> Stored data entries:
-.-.-
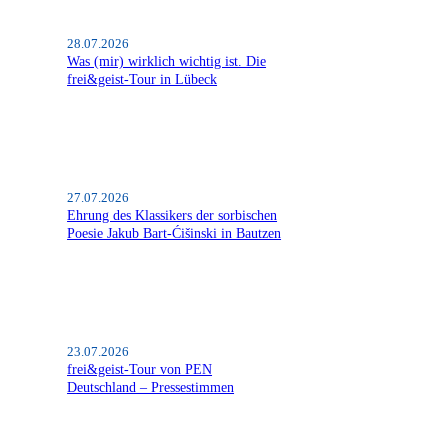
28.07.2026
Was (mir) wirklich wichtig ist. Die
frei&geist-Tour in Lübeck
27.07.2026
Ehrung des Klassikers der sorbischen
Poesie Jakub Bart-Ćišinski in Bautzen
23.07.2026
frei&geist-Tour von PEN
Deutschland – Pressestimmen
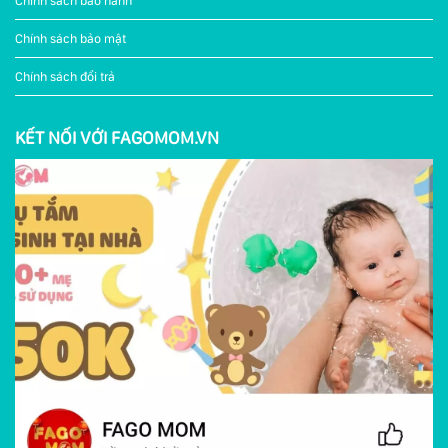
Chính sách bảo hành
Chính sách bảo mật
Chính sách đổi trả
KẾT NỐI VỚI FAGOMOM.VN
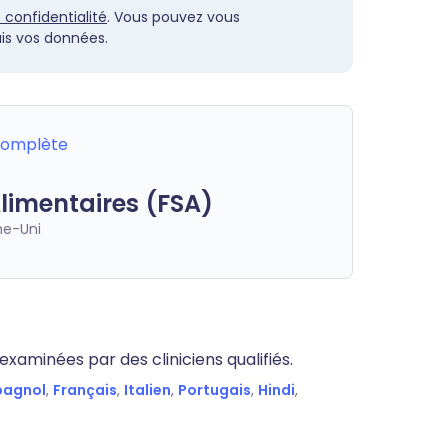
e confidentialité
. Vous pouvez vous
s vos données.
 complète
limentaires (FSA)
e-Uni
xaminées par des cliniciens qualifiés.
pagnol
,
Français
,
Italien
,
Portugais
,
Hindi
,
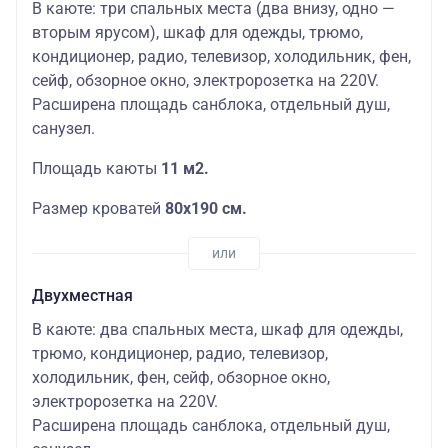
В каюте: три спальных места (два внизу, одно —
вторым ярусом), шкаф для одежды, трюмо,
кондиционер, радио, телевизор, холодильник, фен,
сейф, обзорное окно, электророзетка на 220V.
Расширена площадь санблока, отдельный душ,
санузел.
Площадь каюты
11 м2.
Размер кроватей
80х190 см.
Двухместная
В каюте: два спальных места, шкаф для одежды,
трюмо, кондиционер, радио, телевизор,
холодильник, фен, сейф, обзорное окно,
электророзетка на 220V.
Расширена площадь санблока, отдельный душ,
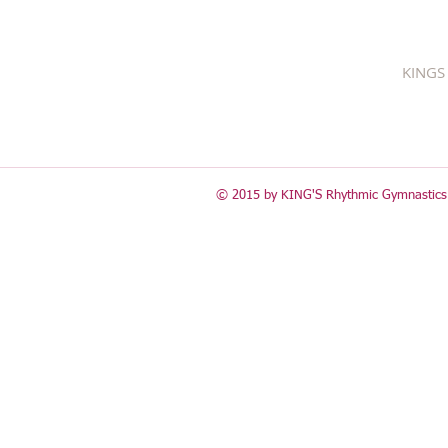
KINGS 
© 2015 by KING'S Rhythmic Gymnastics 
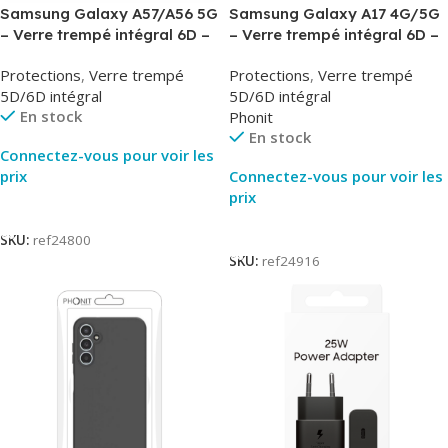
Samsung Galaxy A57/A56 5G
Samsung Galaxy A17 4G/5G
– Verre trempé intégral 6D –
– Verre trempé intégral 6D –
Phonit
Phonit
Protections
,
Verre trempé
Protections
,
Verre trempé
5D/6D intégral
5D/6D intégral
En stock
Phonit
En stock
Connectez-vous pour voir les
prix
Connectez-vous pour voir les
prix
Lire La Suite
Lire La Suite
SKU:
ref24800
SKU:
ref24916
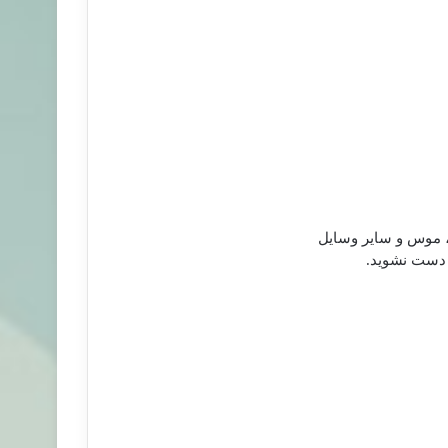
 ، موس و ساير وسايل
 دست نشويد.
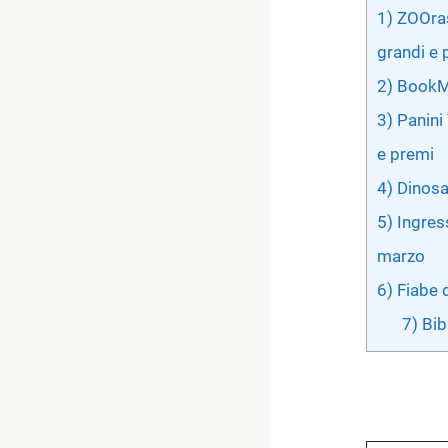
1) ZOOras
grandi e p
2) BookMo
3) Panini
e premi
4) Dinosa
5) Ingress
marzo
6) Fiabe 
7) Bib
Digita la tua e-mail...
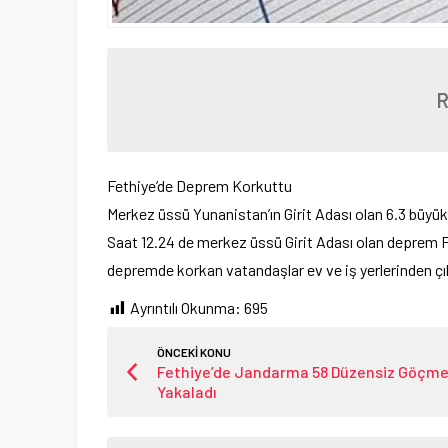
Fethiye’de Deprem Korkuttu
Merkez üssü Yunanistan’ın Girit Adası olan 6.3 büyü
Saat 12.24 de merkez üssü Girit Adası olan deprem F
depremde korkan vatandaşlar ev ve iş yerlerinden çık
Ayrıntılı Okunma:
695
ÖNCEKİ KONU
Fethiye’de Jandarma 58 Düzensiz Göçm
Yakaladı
-.-.-
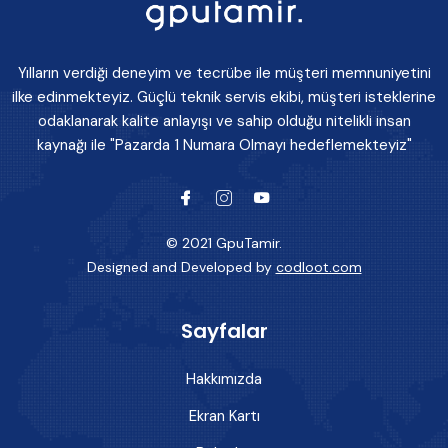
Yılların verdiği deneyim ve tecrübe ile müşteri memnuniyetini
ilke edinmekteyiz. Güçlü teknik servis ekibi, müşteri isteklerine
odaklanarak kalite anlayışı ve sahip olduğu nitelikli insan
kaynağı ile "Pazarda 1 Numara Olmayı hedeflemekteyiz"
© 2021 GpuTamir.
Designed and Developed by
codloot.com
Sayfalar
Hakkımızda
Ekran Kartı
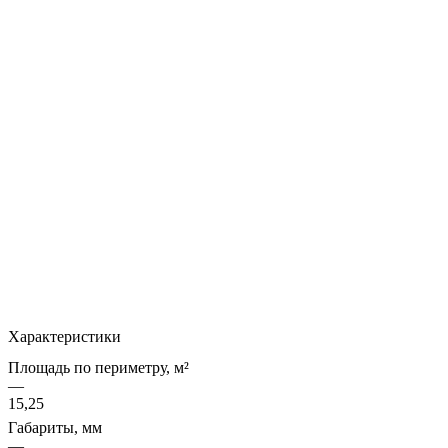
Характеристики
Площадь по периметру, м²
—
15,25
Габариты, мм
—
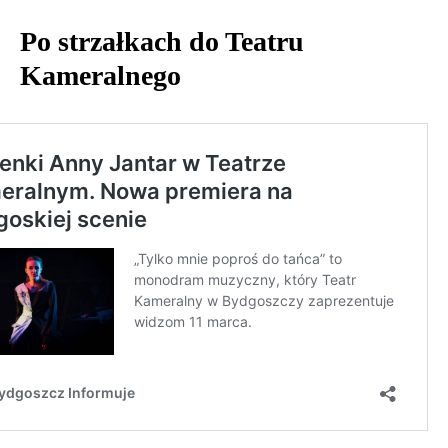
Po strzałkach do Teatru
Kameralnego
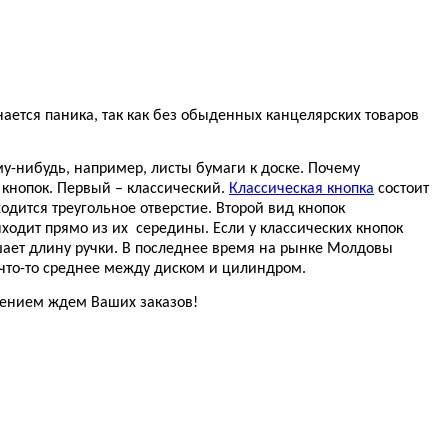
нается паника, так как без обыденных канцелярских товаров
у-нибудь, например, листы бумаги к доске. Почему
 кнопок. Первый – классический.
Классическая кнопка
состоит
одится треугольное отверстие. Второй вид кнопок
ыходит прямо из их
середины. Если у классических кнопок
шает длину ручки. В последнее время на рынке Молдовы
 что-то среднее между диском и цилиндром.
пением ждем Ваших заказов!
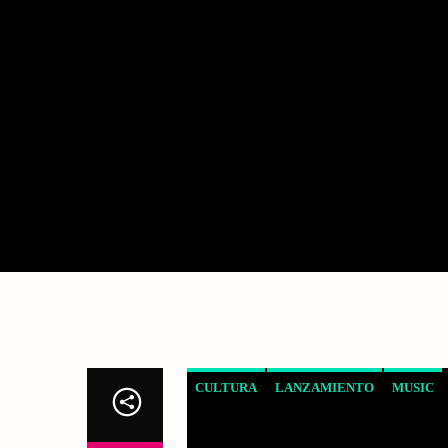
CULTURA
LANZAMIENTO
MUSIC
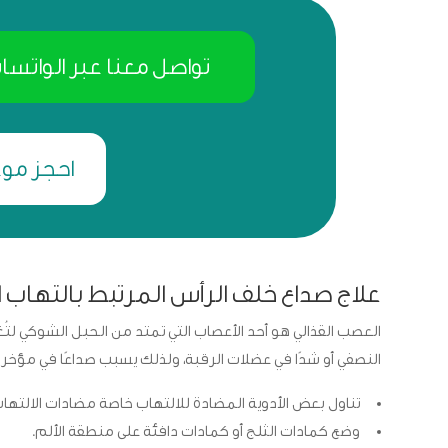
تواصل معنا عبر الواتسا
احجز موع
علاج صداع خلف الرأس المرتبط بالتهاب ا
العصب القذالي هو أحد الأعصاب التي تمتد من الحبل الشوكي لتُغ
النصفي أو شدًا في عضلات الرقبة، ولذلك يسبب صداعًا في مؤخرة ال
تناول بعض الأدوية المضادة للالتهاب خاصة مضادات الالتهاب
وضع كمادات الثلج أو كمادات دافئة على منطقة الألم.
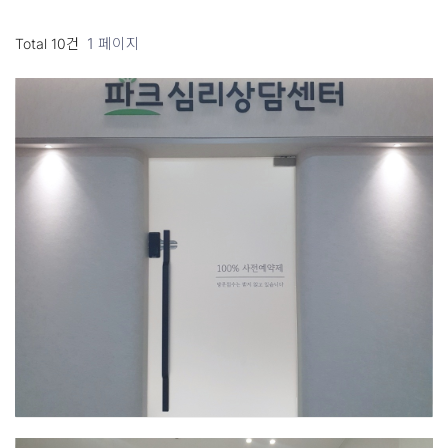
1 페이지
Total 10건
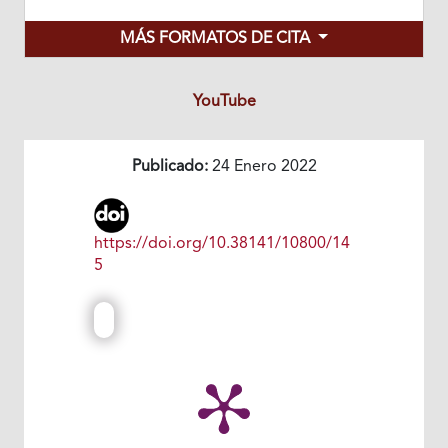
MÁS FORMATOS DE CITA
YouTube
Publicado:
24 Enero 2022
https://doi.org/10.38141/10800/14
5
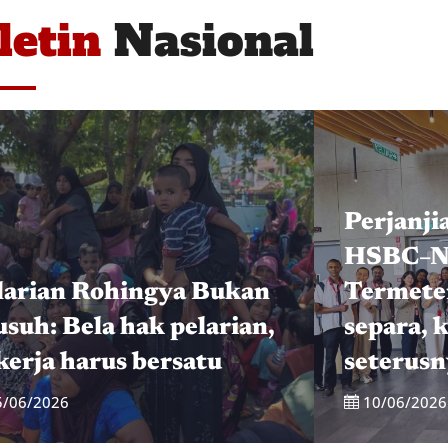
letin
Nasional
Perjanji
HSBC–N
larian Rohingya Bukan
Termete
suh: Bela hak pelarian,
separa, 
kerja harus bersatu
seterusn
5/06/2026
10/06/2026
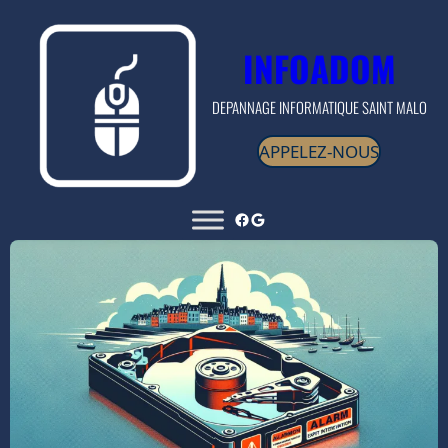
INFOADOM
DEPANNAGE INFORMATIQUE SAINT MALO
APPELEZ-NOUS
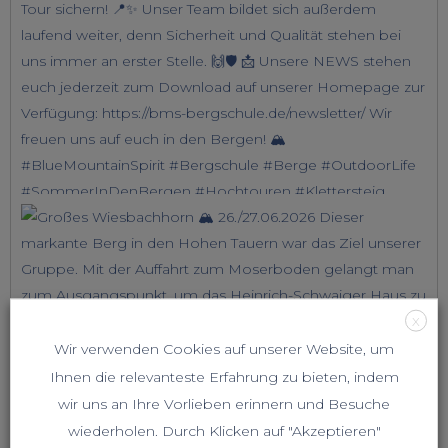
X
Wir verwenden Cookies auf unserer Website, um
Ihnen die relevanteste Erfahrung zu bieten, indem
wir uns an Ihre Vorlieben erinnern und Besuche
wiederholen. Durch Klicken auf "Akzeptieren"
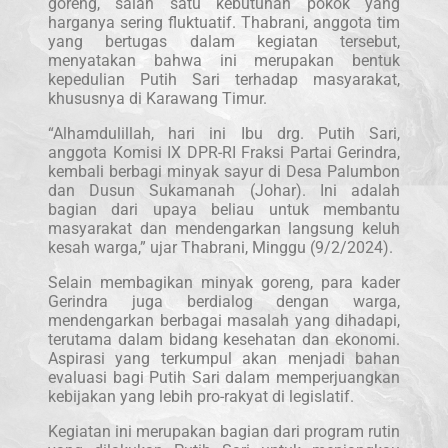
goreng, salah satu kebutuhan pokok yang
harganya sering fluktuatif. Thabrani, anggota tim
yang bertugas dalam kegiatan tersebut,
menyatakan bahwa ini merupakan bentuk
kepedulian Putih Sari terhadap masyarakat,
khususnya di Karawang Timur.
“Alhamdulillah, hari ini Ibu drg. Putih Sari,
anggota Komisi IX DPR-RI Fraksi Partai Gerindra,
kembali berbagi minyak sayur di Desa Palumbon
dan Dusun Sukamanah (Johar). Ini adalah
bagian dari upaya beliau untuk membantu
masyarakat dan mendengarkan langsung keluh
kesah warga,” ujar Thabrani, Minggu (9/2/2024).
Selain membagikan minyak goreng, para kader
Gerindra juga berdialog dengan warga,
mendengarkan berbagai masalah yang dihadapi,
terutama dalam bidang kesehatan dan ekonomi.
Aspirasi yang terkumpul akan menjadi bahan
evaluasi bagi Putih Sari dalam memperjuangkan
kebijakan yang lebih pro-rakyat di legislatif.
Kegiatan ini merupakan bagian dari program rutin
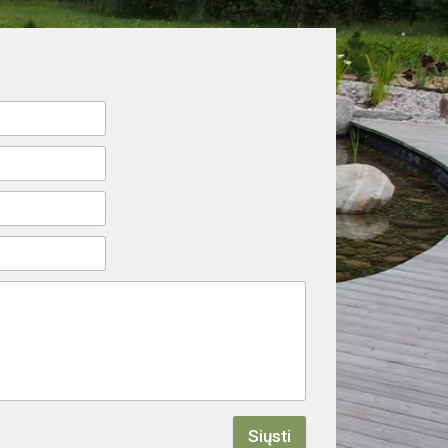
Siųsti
-.-.-
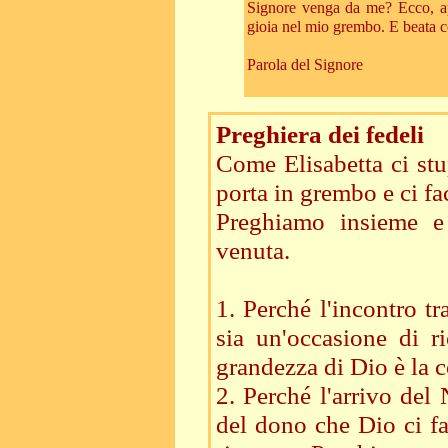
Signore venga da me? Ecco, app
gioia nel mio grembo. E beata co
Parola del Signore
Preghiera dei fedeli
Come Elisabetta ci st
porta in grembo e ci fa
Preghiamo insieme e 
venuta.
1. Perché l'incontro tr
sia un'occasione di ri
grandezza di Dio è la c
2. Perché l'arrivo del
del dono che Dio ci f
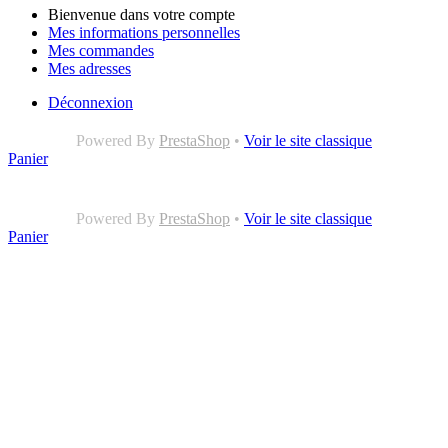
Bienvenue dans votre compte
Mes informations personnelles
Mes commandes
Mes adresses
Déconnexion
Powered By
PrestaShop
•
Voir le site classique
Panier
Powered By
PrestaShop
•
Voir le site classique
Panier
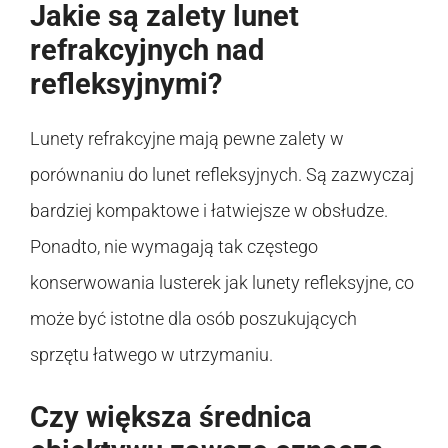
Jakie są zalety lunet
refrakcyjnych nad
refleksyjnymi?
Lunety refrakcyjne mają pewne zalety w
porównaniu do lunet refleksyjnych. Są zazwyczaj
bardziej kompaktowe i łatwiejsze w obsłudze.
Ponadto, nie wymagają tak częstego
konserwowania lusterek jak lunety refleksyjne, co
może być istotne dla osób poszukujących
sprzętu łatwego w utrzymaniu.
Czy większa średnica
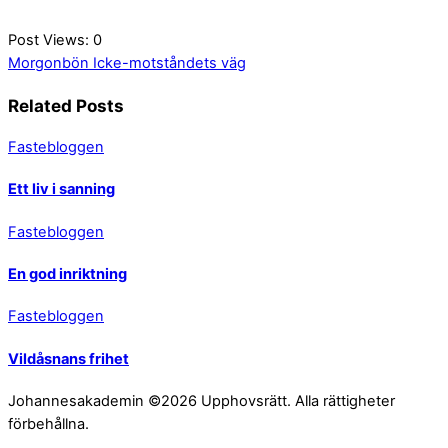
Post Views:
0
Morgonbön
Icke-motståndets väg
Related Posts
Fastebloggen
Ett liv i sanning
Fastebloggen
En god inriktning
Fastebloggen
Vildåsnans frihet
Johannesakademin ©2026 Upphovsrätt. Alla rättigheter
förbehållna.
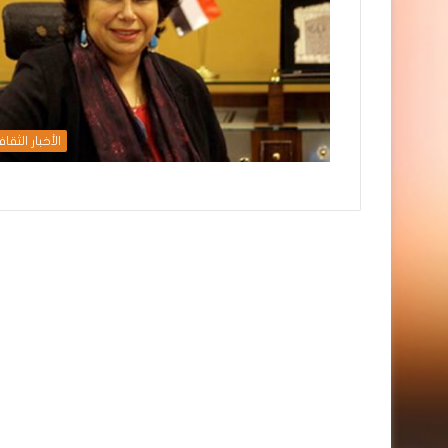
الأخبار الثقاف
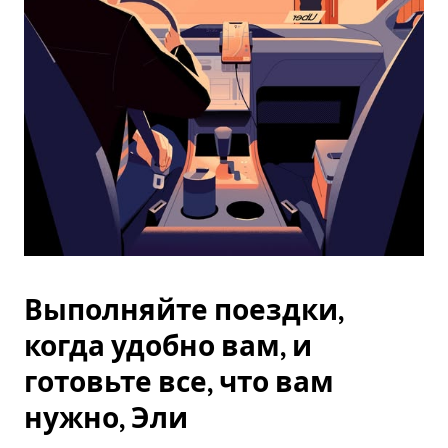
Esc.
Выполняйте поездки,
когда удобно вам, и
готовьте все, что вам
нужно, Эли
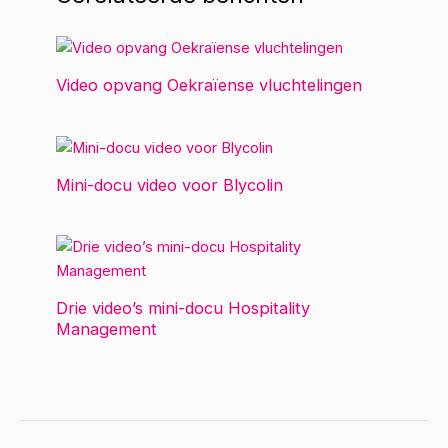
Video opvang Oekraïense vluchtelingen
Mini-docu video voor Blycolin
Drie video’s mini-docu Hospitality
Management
-.-.-
> Exercise aim: Going line by line through the entries above, count each line that has the word "трюмо", then state the count alone.

> Expected output: 2